**Work to complete**
When you repeat the entries, reproduce each line exactly and omit every picture.

------ Provided records

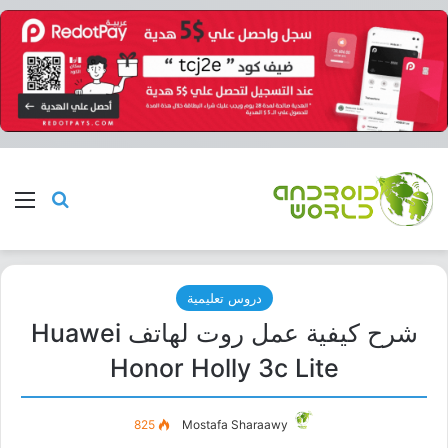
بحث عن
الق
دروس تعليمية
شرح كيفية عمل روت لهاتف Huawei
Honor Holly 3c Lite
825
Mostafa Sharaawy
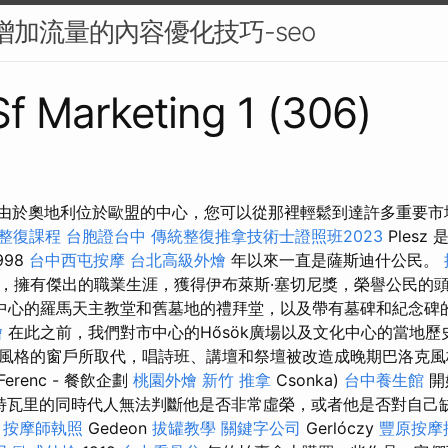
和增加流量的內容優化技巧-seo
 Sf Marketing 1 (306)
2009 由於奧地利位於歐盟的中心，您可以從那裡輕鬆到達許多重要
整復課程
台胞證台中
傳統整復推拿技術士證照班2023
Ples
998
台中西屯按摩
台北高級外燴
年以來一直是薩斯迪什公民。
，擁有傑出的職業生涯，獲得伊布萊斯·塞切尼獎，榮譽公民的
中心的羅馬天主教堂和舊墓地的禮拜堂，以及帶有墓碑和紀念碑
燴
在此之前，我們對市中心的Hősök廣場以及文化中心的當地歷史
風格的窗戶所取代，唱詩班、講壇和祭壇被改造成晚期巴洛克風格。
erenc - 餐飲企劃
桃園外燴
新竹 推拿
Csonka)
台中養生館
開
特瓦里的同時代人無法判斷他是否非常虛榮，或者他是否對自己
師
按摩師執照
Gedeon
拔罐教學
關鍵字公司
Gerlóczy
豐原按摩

------------

**Answer for the task**
بحث عن
الق
دروس تعليمية
شرح كيفية عمل روت لهاتف Huawei
Honor Holly 3c Lite
825
Mostafa Sharaawy
和增加流量的內容優化技巧-seo
 Sf Marketing 1 (306)
2009 由於奧地利位於歐盟的中心，您可以從那裡輕鬆到達許多重要
整復課程
台胞證台中
傳統整復推拿技術士證照班2023
Ples
998
台中西屯按摩
台北高級外燴
年以來一直是薩斯迪什公民。
，擁有傑出的職業生涯，獲得伊布萊斯·塞切尼獎，榮譽公民的
中心的羅馬天主教堂和舊墓地的禮拜堂，以及帶有墓碑和紀念碑
燴
在此之前，我們對市中心的Hősök廣場以及文化中心的當地歷史
風格的窗戶所取代，唱詩班、講壇和祭壇被改造成晚期巴洛克風格。
erenc - 餐飲企劃
桃園外燴
新竹 推拿
Csonka)
台中養生館
開
特瓦里的同時代人無法判斷他是否非常虛榮，或者他是否對自己
師
按摩師執照
Gedeon
拔罐教學
關鍵字公司
Gerlóczy
豐原按摩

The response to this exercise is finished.